EXERCISE DETAILS
Lines with the word "networking": copy all of them from the entries below.

DATA EXTRACTS

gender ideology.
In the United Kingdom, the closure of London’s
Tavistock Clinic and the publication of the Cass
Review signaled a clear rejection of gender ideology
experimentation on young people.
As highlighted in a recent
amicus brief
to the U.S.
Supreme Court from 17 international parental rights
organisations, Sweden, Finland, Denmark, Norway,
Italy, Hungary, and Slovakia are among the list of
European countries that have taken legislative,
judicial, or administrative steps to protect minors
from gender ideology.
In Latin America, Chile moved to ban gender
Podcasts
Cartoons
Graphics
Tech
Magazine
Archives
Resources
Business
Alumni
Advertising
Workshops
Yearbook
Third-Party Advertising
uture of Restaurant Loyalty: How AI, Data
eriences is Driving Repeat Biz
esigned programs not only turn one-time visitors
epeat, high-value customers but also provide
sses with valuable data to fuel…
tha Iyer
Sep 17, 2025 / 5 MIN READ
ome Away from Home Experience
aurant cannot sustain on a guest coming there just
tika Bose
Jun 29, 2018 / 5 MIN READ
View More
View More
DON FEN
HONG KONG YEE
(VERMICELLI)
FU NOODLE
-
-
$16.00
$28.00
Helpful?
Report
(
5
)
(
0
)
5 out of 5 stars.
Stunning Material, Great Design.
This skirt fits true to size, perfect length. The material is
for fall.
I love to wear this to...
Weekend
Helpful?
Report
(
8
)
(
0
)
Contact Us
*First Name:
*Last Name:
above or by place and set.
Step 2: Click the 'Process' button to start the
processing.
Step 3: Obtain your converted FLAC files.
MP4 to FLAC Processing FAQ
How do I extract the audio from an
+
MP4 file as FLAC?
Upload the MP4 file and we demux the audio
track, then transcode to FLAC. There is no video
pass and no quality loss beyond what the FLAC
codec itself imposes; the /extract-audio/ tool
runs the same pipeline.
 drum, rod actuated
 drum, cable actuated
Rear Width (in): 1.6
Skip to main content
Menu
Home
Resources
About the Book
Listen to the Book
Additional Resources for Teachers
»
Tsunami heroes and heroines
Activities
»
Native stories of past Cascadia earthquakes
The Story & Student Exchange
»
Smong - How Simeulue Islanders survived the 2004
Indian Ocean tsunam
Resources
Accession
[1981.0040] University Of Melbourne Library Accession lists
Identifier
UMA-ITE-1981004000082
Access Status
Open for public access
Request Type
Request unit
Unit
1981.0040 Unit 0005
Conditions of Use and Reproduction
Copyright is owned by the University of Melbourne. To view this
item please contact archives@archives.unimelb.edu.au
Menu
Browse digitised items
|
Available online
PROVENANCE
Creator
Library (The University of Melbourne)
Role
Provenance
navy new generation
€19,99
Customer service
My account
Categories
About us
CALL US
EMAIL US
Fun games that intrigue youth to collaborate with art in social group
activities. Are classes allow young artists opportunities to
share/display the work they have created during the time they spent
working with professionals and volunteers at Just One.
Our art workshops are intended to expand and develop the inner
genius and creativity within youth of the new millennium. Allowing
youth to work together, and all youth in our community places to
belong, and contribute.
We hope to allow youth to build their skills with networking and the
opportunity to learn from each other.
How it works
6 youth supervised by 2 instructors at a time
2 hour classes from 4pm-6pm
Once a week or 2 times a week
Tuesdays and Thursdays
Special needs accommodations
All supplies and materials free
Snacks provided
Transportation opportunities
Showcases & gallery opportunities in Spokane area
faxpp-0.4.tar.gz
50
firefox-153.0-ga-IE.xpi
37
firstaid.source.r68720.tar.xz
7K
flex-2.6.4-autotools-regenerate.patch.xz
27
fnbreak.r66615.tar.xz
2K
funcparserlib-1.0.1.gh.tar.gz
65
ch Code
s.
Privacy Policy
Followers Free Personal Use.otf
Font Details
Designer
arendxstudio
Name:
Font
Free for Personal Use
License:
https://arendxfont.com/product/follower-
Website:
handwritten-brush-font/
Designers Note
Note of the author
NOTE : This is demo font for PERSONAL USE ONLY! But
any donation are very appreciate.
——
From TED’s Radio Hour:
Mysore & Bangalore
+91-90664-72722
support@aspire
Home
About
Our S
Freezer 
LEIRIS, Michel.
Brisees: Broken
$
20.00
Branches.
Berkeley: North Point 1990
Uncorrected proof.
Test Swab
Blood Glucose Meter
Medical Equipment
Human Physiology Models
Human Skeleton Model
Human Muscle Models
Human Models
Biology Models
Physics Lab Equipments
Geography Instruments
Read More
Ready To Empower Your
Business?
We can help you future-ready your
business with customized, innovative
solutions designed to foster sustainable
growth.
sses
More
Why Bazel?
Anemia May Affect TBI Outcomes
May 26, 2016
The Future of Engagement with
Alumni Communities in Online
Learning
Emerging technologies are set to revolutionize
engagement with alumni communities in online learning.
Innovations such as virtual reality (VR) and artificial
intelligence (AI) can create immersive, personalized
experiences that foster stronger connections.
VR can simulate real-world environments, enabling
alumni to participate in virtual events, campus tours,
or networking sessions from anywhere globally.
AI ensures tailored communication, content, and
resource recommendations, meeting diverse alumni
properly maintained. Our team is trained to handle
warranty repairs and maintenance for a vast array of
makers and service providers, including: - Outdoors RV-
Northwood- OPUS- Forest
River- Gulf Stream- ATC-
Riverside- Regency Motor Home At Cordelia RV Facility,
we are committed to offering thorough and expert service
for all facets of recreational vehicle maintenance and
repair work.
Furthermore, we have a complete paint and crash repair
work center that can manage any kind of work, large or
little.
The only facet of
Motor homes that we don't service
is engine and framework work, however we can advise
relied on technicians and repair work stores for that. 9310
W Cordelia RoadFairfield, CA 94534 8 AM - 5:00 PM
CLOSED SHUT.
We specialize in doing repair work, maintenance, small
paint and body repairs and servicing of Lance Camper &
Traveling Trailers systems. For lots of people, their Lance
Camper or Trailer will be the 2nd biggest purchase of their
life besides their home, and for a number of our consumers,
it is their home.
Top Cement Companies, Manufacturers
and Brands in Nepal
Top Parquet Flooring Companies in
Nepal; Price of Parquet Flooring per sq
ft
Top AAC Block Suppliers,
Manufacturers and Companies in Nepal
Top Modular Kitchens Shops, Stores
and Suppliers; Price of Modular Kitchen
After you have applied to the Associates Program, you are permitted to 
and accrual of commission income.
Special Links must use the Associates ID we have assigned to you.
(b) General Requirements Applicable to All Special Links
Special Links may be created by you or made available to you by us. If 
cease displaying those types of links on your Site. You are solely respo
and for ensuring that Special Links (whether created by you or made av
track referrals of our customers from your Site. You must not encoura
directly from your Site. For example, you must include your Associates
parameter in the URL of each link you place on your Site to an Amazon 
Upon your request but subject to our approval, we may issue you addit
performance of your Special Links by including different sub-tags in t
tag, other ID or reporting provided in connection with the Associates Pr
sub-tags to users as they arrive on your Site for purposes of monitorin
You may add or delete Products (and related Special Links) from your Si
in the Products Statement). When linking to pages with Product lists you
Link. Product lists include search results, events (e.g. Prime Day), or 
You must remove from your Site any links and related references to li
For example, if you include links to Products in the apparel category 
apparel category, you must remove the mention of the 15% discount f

SOLUTION
We hope to allow youth to build their skills with networking and the
or networking sessions from anywhere globally.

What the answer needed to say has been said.